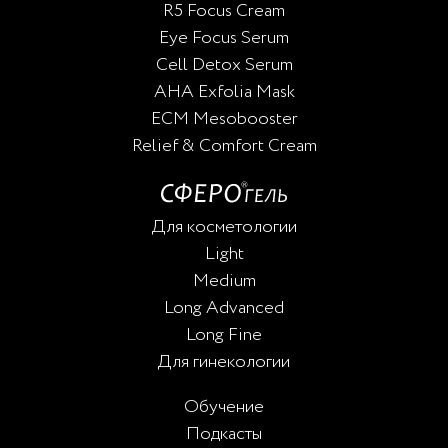
R5 Focus Cream
Eye Focus Serum
Cell Detox Serum
AHA Exfolia Mask
ECM Mesobooster
Relief & Comfort Cream
Для косметологии
Light
Medium
Long Advanced
Long Fine
Для гинекологии
Обучение
Подкасты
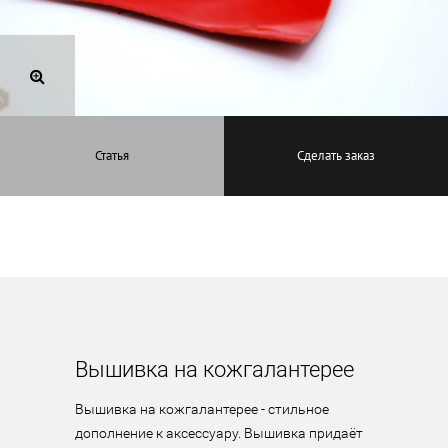
Статья
Сделать заказ
Вышивка на кожгалантерее
Вышивка на кожгалантерее - стильное 
дополнение к аксессуару. Вышивка придаёт 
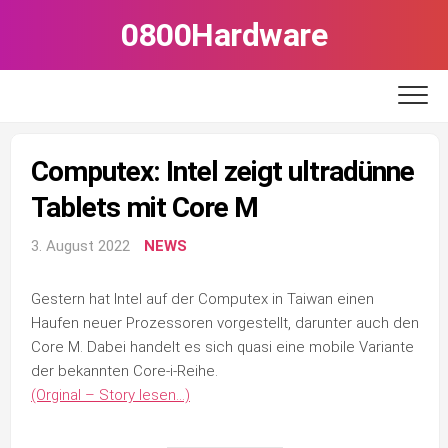
Skip
0800Hardware
to
content
Computex: Intel zeigt ultradünne
Tablets mit Core M
3. August 2022
NEWS
Gestern hat Intel auf der Computex in Taiwan einen
Haufen neuer Prozessoren vorgestellt, darunter auch den
Core M. Dabei handelt es sich quasi eine mobile Variante
der bekannten Core-i-Reihe.
(Orginal – Story lesen…)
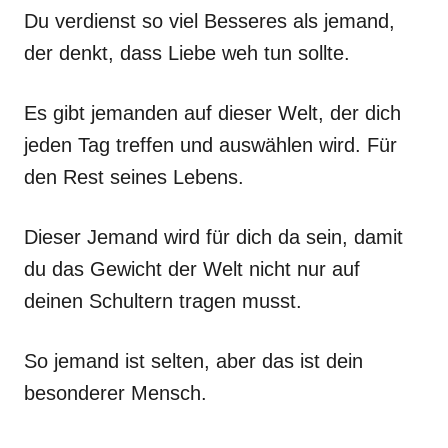
Du verdienst so viel Besseres als jemand,
der denkt, dass Liebe weh tun sollte.
Es gibt jemanden auf dieser Welt, der dich
jeden Tag treffen und auswählen wird. Für
den Rest seines Lebens.
Dieser Jemand wird für dich da sein, damit
du das Gewicht der Welt nicht nur auf
deinen Schultern tragen musst.
So jemand ist selten, aber das ist dein
besonderer Mensch.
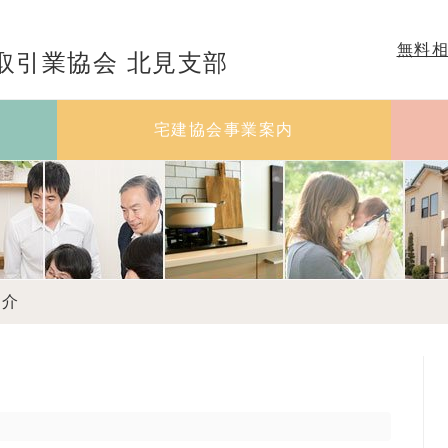
無料
取引業協会 北見支部
宅建協会事業案内
紹介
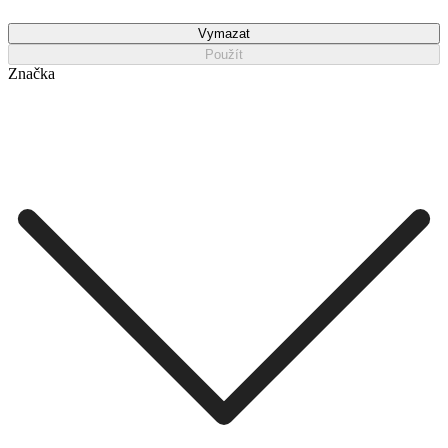
Vymazat
Použít
Značka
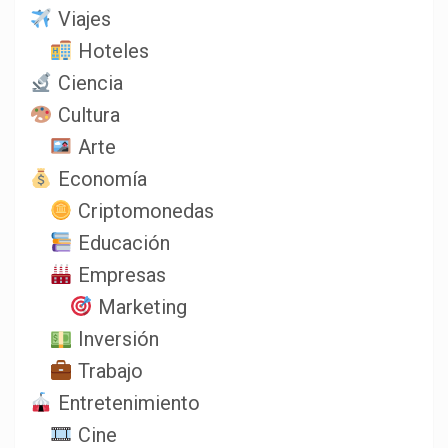
Viajes
Hoteles
Ciencia
Cultura
Arte
Economía
Criptomonedas
Educación
Empresas
Marketing
Inversión
Trabajo
Entretenimiento
Cine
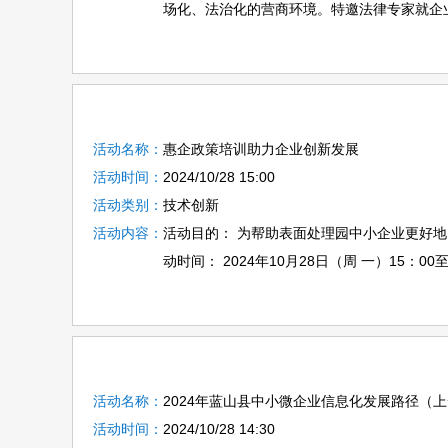
场化、法治化的营商环境。特邀法律专家就企业
活动名称：
惠企政策培训助力企业创新发展
活动时间：
2024/10/28 15:00
活动类别：
技术创新
活动内容：
活动目的： 为帮助表面处理园中小企业更好
动时间： 2024年10月28日（周 一）15：00至1
活动名称：
2024年蓝山县中小微企业信息化发展路径（
活动时间：
2024/10/28 14:30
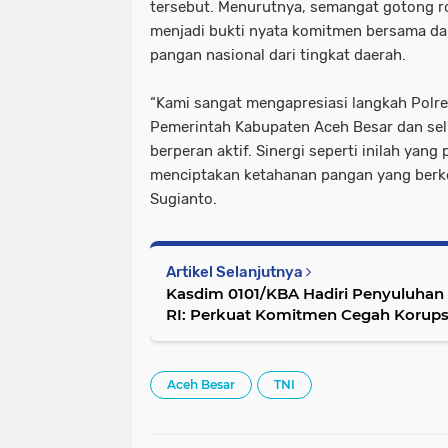
tersebut. Menurutnya, semangat gotong r
menjadi bukti nyata komitmen bersama d
pangan nasional dari tingkat daerah.
“Kami sangat mengapresiasi langkah Polr
Pemerintah Kabupaten Aceh Besar dan sel
berperan aktif. Sinergi seperti inilah yang 
menciptakan ketahanan pangan yang berke
Sugianto.
Artikel Selanjutnya
Kasdim 0101/KBA Hadiri Penyuluha
RI: Perkuat Komitmen Cegah Korups
Aceh Besar
TNI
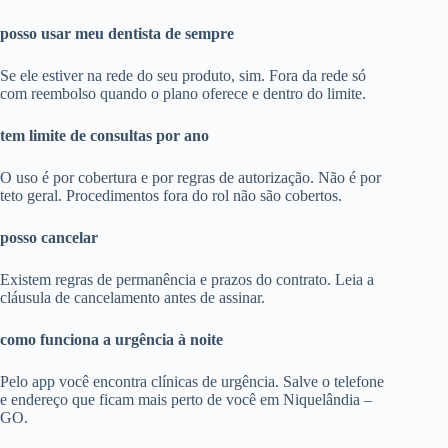
posso usar meu dentista de sempre
Se ele estiver na rede do seu produto, sim. Fora da rede só
com reembolso quando o plano oferece e dentro do limite.
tem limite de consultas por ano
O uso é por cobertura e por regras de autorização. Não é por
teto geral. Procedimentos fora do rol não são cobertos.
posso cancelar
Existem regras de permanência e prazos do contrato. Leia a
cláusula de cancelamento antes de assinar.
como funciona a urgência à noite
Pelo app você encontra clínicas de urgência. Salve o telefone
e endereço que ficam mais perto de você em Niquelândia –
GO.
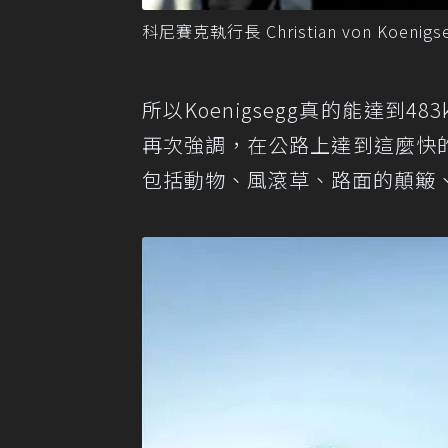
科尼賽克執行長 Christian von Koenigs
所以Koenigsegg真的能達到
再次強調，在公路上達到這麼快
包括動物、風滾草、路面的顛簸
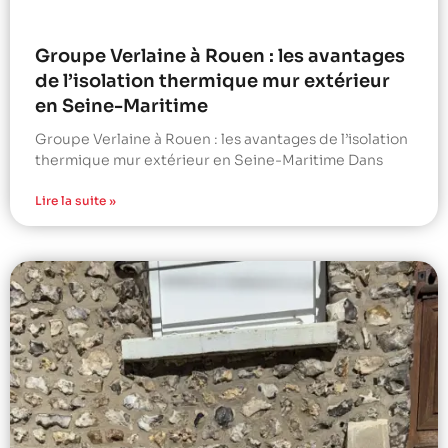
Groupe Verlaine à Rouen : les avantages
de l’isolation thermique mur extérieur
en Seine-Maritime
Groupe Verlaine à Rouen : les avantages de l’isolation
thermique mur extérieur en Seine-Maritime Dans
Lire la suite »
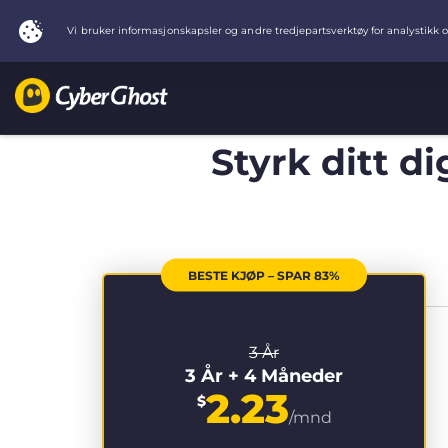
Styrk ditt d
BESTE KJØP – SPAR 83%
3 År
3 År + 4 Måneder
2.23
$
/mnd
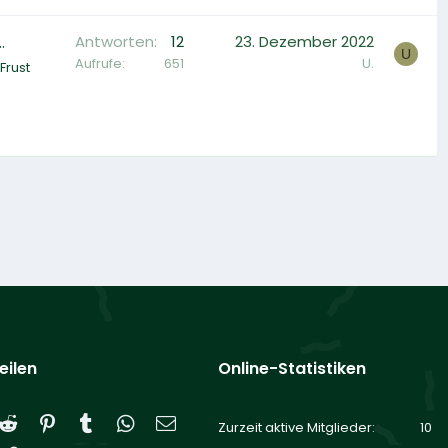
.
Antworten
12
23. Dezember 2022
U
Aufrufe
651
U.
Frust
eilen
Online-Statistiken
Reddit
Pinterest
Tumblr
WhatsApp
E-Mail
Zurzeit aktive Mitglieder
10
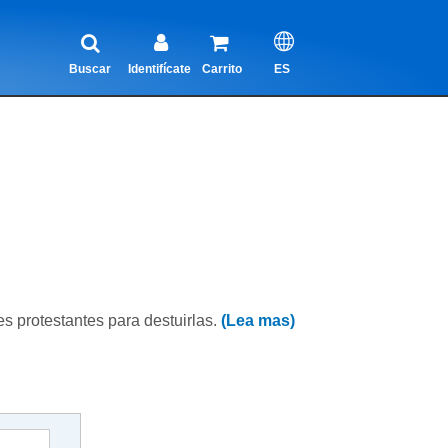
Buscar
Identifícate
Carrito
ES
es protestantes para destuirlas.
(Lea mas)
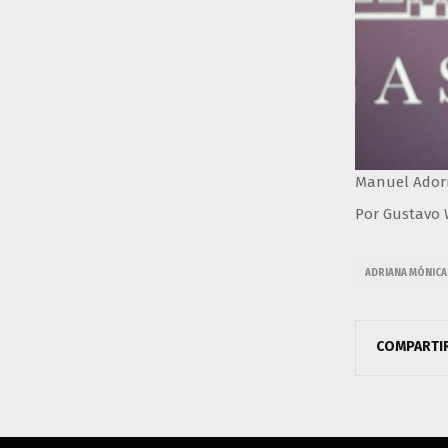
Manuel Adorn
Por Gustavo W
ADRIANA MÓNIC
COMPARTI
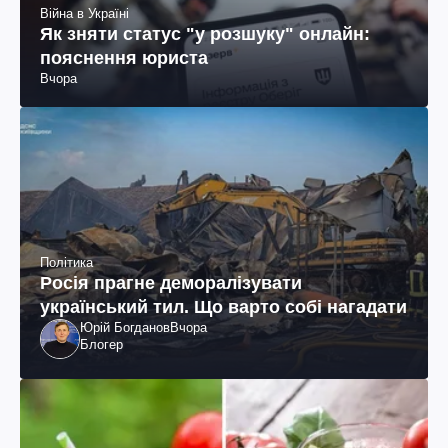
Війна в Україні
Як зняти статус "у розшуку" онлайн:
пояснення юриста
Вчора
Політика
Росія прагне деморалізувати
український тил. Що варто собі нагадати
Юрій Богданов
Вчора
Блогер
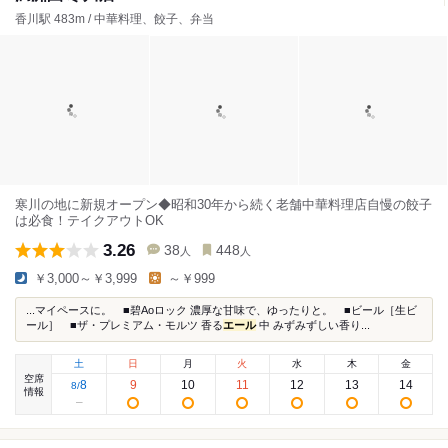
香川駅 483m / 中華料理、餃子、弁当
寒川の地に新規オープン◆昭和30年から続く老舗中華料理店自慢の餃子
は必食！テイクアウトOK
3.26
38
448
人
人
￥3,000～￥3,999
～￥999
...マイペースに。 ■碧Aoロック 濃厚な甘味で、ゆったりと。 ■ビール［生ビ
ール］ ■ザ・プレミアム・モルツ 香る
エール
中 みずみずしい香り...
土
日
月
火
水
木
金
空席
8
9
10
11
12
13
14
8
/
情報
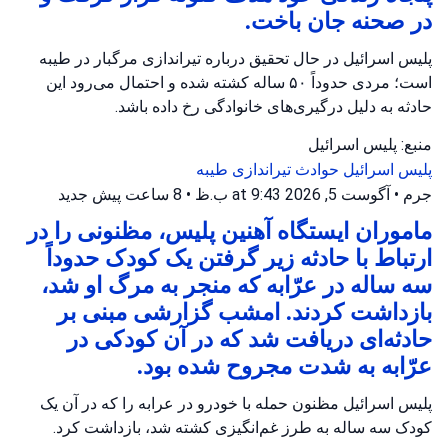
در صحنه جان باخت.
پلیس اسرائیل در حال تحقیق درباره تیراندازی مرگبار در طیبه
است؛ مردی حدوداً ۵۰ ساله کشته شده و احتمال می‌رود این
حادثه به دلیل درگیری‌های خانوادگی رخ داده باشد.
منبع: پلیس اسرائیل
پلیس اسرائیل
حوادث تیراندازی
طیبه
جرم
•
آگوست 5, 2026 at 9:43 ب.ظ
•
8 ساعت پیش
جدید
ماموران ایستگاه آهنین پلیس، مظنونی را در
ارتباط با حادثه زیر گرفتن یک کودک حدوداً
سه ساله در عرّابه که منجر به مرگ او شد،
بازداشت کردند. امشب گزارشی مبنی بر
حادثه‌ای دریافت شد که در آن کودکی در
عرّابه به شدت مجروح شده بود.
پلیس اسرائیل مظنون حمله با خودرو در عرابه را که در آن یک
کودک سه ساله به طرز غم‌انگیزی کشته شد، بازداشت کرد.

★ ★ ★ ★ ★

# [Task item]
What lines of the preceding data include the string "Maritime"? Pull them out.

# [Answer space]
en Seine-Maritime
thermique mur extérieur en Seine-Maritime Dans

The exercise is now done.